Go to work and negotiate a new contract which does not give them total
ownership of your time and thoughts.

------
sbisker
Some points on c)

-Don't think of it as "leading a team", think of it as finding a partner. It sounds like you want someone who can help you lead yourself

-Don't totally rule out your liberal-arts-majoring friends. Some of them may actually want to live this dream with you, some of them may actually have the willpower and skill to dive into something totally new (business dev, UI, whatever support you need) in order to do it. Whether the intersection of those two groups is greater than zero, remains to be seen - but certainly don't rule it out.

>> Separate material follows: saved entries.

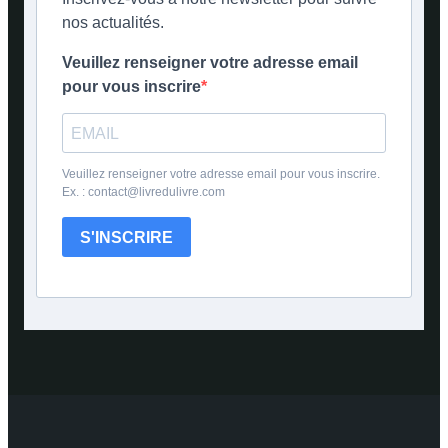
nos actualités.
Veuillez renseigner votre adresse email
pour vous inscrire
Veuillez renseigner votre adresse email pour vous inscrire.
Ex. : contact@livredulivre.com
S'INSCRIRE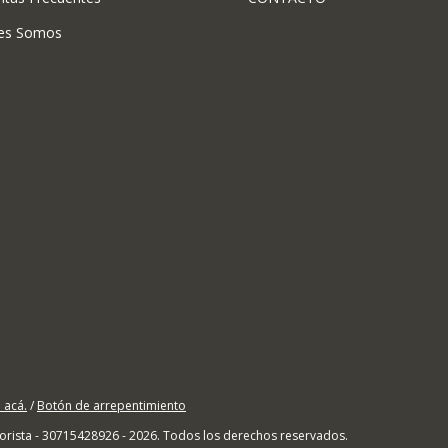
es Somos
 acá.
/
Botón de arrepentimiento
orista - 30715428926 - 2026. Todos los derechos reservados.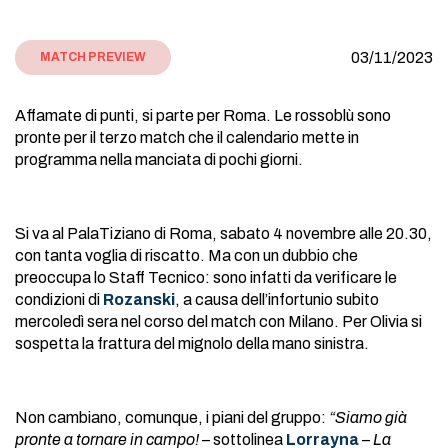
03/11/2023
MATCH PREVIEW
Affamate di punti, si parte per Roma. Le rossoblù sono
pronte per il terzo match che il calendario mette in
programma nella manciata di pochi giorni.
Si va al PalaTiziano di Roma, sabato 4 novembre alle 20.30,
con tanta voglia di riscatto. Ma con un dubbio che
preoccupa lo Staff Tecnico: sono infatti da verificare le
condizioni di
Rozanski
, a causa dell’infortunio subito
mercoledì sera nel corso del match con Milano. Per Olivia si
sospetta la frattura del mignolo della mano sinistra.
Non cambiano, comunque, i piani del gruppo:
“Siamo già
pronte a tornare in campo!
– sottolinea
Lorrayna
–
La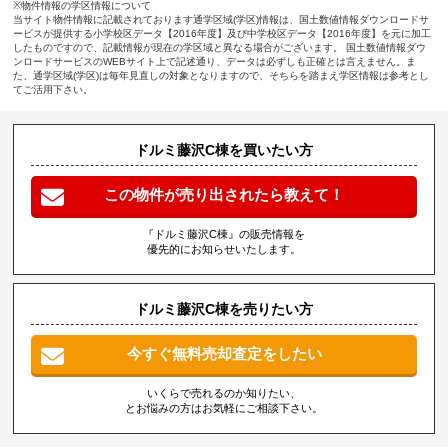
※物件情報の学区情報について
当サイト物件情報に記載されております通学区域(学区)情報は、国土数値情報ダウンロードサ
ービスが提供する小学校区データ【2016年度】及び中学校区データ【2016年度】を元に加工
したものですので、記載情報が現在の学区域と異なる場合がございます。 国土数値情報ダウ
ンロードサービスのWEBサイト上で記述通り、データは必ずしも正確とは言えません。ま
た、通学区域(学区)は毎年見直しの対象となりますので、そちらを踏まえ学区情報は参考とし
てご活用下さい。
ドルミ藤沢C棟を買いたい方
この物件が売り出されたら教えて！
『ドルミ藤沢C棟』の販売情報を
優先的にお知らせいたします。
ドルミ藤沢C棟を売りたい方
今すぐ無料売却査定をしたい
いくらで売れるのか知りたい、
とお悩みの方はお気軽にご相談下さい。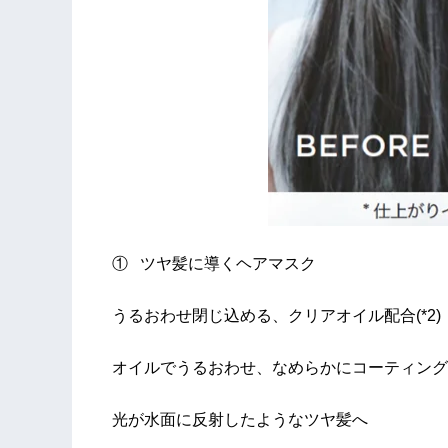
① ツヤ髪に導くヘアマスク
うるおわせ閉じ込める、クリアオイル配合(*2)
オイルでうるおわせ、なめらかにコーティング
光が水面に反射したようなツヤ髪へ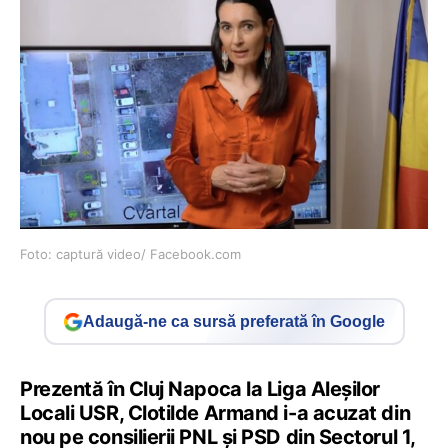
Foto: captură video/ Facebook.com
Adaugă-ne ca sursă preferată în Google
Prezentă în Cluj Napoca la Liga Aleșilor
Locali USR, Clotilde Armand i-a acuzat din
nou pe consilierii PNL și PSD din Sectorul 1,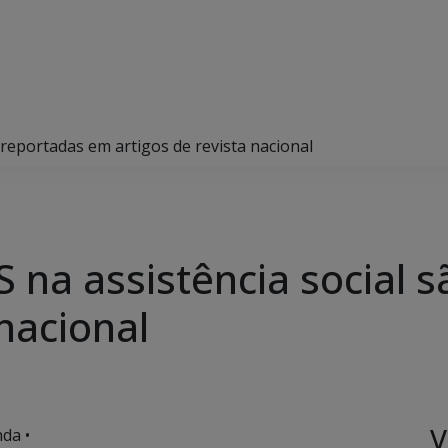
 reportadas em artigos de revista nacional
S na assistência social 
 nacional
V
da •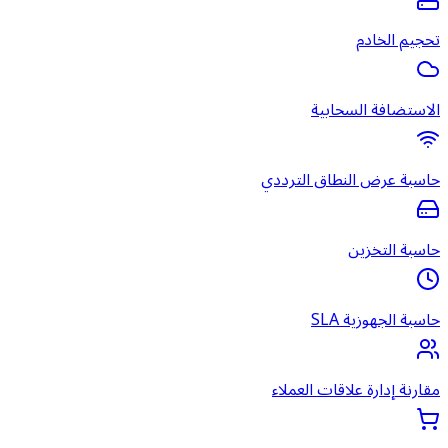
تحجيم الخادم
الاستضافة السحابية
حاسبة عرض النطاق الترددي
حاسبة التخزين
حاسبة الجهوزية SLA
مقارنة إدارة علاقات العملاء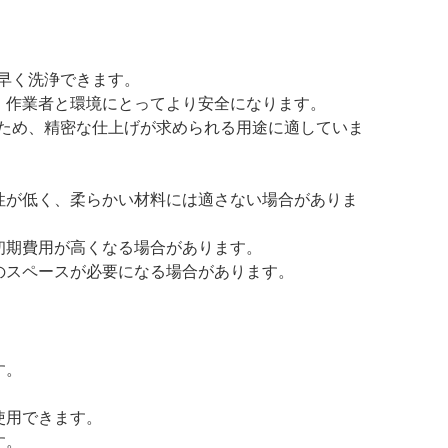
早く洗浄できます。
、作業者と環境にとってより安全になります。
ため、精密な仕上げが求められる用途に適していま
用性が低く、柔らかい材料には適さない場合がありま
初期費用が高くなる場合があります。
のスペースが必要になる場合があります。
す。
使用できます。
す。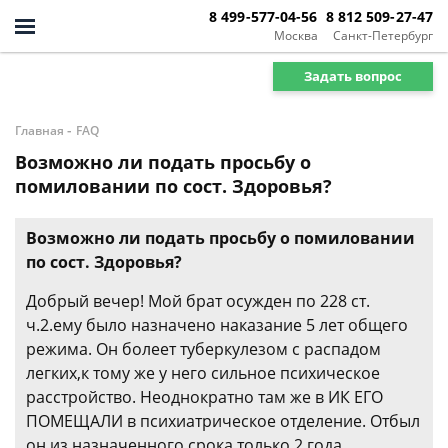
8 499-577-04-56
8 812 509-27-47
Москва
Санкт-Петербург
Задать вопрос
-
Главная
FAQ
Возможно ли подать просьбу о
помиловании по сост. Здоровья?
Возможно ли подать просьбу о помиловании
по сост. Здоровья?
Добрый вечер! Мой брат осужден по 228 ст.
ч.2.ему было назначено наказание 5 лет общего
режима. Он болеет туберкулезом с распадом
легких,к тому же у него сильное психическое
расстройство. Неоднократно там же в ИК ЕГО
ПОМЕЩАЛИ в психиатрическое отделение. Отбыл
он из назначенного срока только 2 года.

-It's good that you know you're indecisive. If you want a partner (and it sounds like you do), try to find one that's decisive. (While at the same time, doesn't use his decisiveness to bully you into things - find someone who uses it to help you see how quick things can get done when someone just _decides._ )

------
BinaryAcid
1\. Thanks for posting and showing self motivation. 2\. You are no where near
considering quiting your job so do your job and your project/startup on the
side. 3\. It's hard to give advice when you give so little information. Who
knows if your idea is even tenable. Please give some more info. 4\. The usual
step is to start working on whatever you have in mind and throw up a site
about it to gather some attention. Find a website template, customize it, and
keep your overhead near zero ie free hosting. 5\. Work hard and be patient.
Don't get discouraged.

------
starpilot
Post it on <http://captainobvio.us/> to have it shot down. Really, "killing
the company" is a good brainstorming approach to see how durable your idea is.

------
naithemilkman
Honestly, just spend a weekend and start doing it and see how far you go.
Really, just do it. Less conversation, more action please.

------
stephenou
You might find my relevant blog post helpful:
[http://artsyeditor.com/2011/04/how-did-i-get-38-willing-
to-p...](http://artsyeditor.com/2011/04/how-did-i-get-38-willing-to-pay-
customers-before-writing-code/)

I had the idea of Artsy Editor a month ago, and decided to find customers
instead of jumping into code.

------
alanfalcon
Read the first chapter of <http://www.quitterbook.com/>

------
mapster
could you take a 3 month leave of absence? I would argue to NOT leave your job
as most ideas / startups fizzle and fail. Hope your an exception!